- **Required work**
Check each line of the entries below for the word "development", then state how many lines have it and nothing more.
- Opening Delimiter -
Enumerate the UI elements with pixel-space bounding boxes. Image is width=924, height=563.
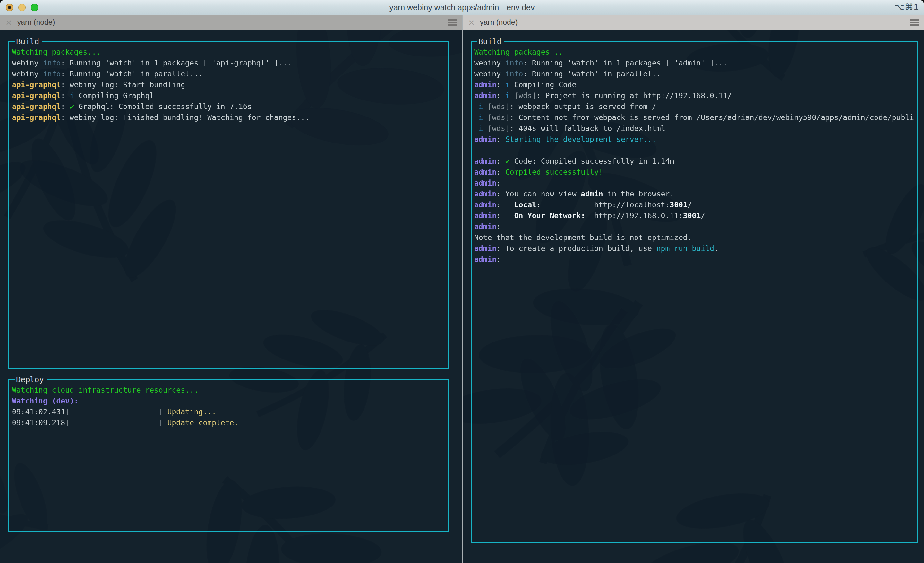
close-pane-icon[interactable]: × bbox=[6, 17, 12, 28]
close-pane-icon[interactable]: × bbox=[468, 17, 474, 28]
terminal-line: webiny info: Running 'watch' in 1 packag… bbox=[12, 57, 446, 68]
terminal-line: webiny info: Running 'watch' in parallel… bbox=[12, 68, 446, 79]
window-titlebar[interactable]: yarn webiny watch apps/admin --env dev ⌥… bbox=[0, 0, 924, 15]
terminal-line: admin: Local: http://localhost:3001/ bbox=[474, 199, 914, 210]
build-panel-left: Build Watching packages...webiny info: R… bbox=[8, 41, 449, 369]
terminal-line: api-graphql: i Compiling Graphql bbox=[12, 90, 446, 101]
terminal-line: admin: Compiled successfully! bbox=[474, 167, 914, 177]
pane-left-titlebar[interactable]: × yarn (node) bbox=[0, 15, 462, 30]
terminal-line: admin: bbox=[474, 254, 914, 265]
terminal-line: webiny info: Running 'watch' in 1 packag… bbox=[474, 57, 914, 68]
terminal-line: admin: You can now view admin in the bro… bbox=[474, 188, 914, 199]
terminal-line bbox=[474, 145, 914, 156]
terminal-line: api-graphql: webiny log: Start bundling bbox=[12, 79, 446, 90]
terminal-line: admin: i ⌈wds⌋: Project is running at ht… bbox=[474, 90, 914, 101]
terminal-line: admin: ✔ Code: Compiled successfully in … bbox=[474, 156, 914, 167]
build-panel-right: Build Watching packages...webiny info: R… bbox=[471, 41, 918, 543]
terminal-line: 09:41:02.431[ ] Updating... bbox=[12, 406, 446, 417]
terminal-line: api-graphql: ✔ Graphql: Compiled success… bbox=[12, 101, 446, 112]
terminal-line: admin: To create a production build, use… bbox=[474, 243, 914, 254]
terminal-line: admin: i Compiling Code bbox=[474, 79, 914, 90]
pane-right-terminal[interactable]: Build Watching packages...webiny info: R… bbox=[463, 30, 924, 563]
terminal-line: Note that the development build is not o… bbox=[474, 232, 914, 243]
window-title: yarn webiny watch apps/admin --env dev bbox=[0, 3, 924, 12]
terminal-line: i ⌈wds⌋: Content not from webpack is ser… bbox=[474, 112, 914, 123]
pane-menu-icon[interactable] bbox=[448, 19, 456, 26]
build-panel-label: Build bbox=[15, 36, 42, 47]
split-panes: × yarn (node) bbox=[0, 15, 924, 563]
pane-left-title: yarn (node) bbox=[17, 18, 55, 27]
build-log-right: Watching packages...webiny info: Running… bbox=[472, 42, 917, 265]
terminal-line: Watching packages... bbox=[12, 47, 446, 57]
terminal-line: admin: Starting the development server..… bbox=[474, 134, 914, 145]
terminal-line: admin: bbox=[474, 177, 914, 188]
terminal-line: webiny info: Running 'watch' in parallel… bbox=[474, 68, 914, 79]
terminal-line: admin: bbox=[474, 221, 914, 232]
terminal-line: i ⌈wds⌋: 404s will fallback to /index.ht… bbox=[474, 123, 914, 134]
pane-menu-icon[interactable] bbox=[910, 19, 919, 26]
pane-left-terminal[interactable]: Build Watching packages...webiny info: R… bbox=[0, 30, 462, 563]
terminal-line: 09:41:09.218[ ] Update complete. bbox=[12, 417, 446, 428]
tab-shortcut-badge: ⌥⌘1 bbox=[894, 2, 919, 12]
pane-right-titlebar[interactable]: × yarn (node) bbox=[463, 15, 924, 30]
deploy-log-left: Watching cloud infrastructure resources.… bbox=[9, 380, 448, 428]
pane-right: × yarn (node) Build Watching packages...… bbox=[463, 15, 924, 563]
terminal-line: Watching packages... bbox=[474, 47, 914, 57]
build-panel-label: Build bbox=[477, 36, 504, 47]
terminal-line: admin: On Your Network: http://192.168.0… bbox=[474, 210, 914, 221]
terminal-line: i ⌈wds⌋: webpack output is served from / bbox=[474, 101, 914, 112]
terminal-window: yarn webiny watch apps/admin --env dev ⌥… bbox=[0, 0, 924, 563]
deploy-panel-left: Deploy Watching cloud infrastructure res… bbox=[8, 379, 449, 532]
deploy-panel-label: Deploy bbox=[15, 374, 46, 385]
terminal-line: Watching (dev): bbox=[12, 395, 446, 406]
terminal-line: Watching cloud infrastructure resources.… bbox=[12, 384, 446, 395]
pane-right-title: yarn (node) bbox=[480, 18, 518, 27]
build-log-left: Watching packages...webiny info: Running… bbox=[9, 42, 448, 123]
terminal-line: api-graphql: webiny log: Finished bundli… bbox=[12, 112, 446, 123]
pane-left: × yarn (node) bbox=[0, 15, 462, 563]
- Closing Delimiter -
- **Reply**
2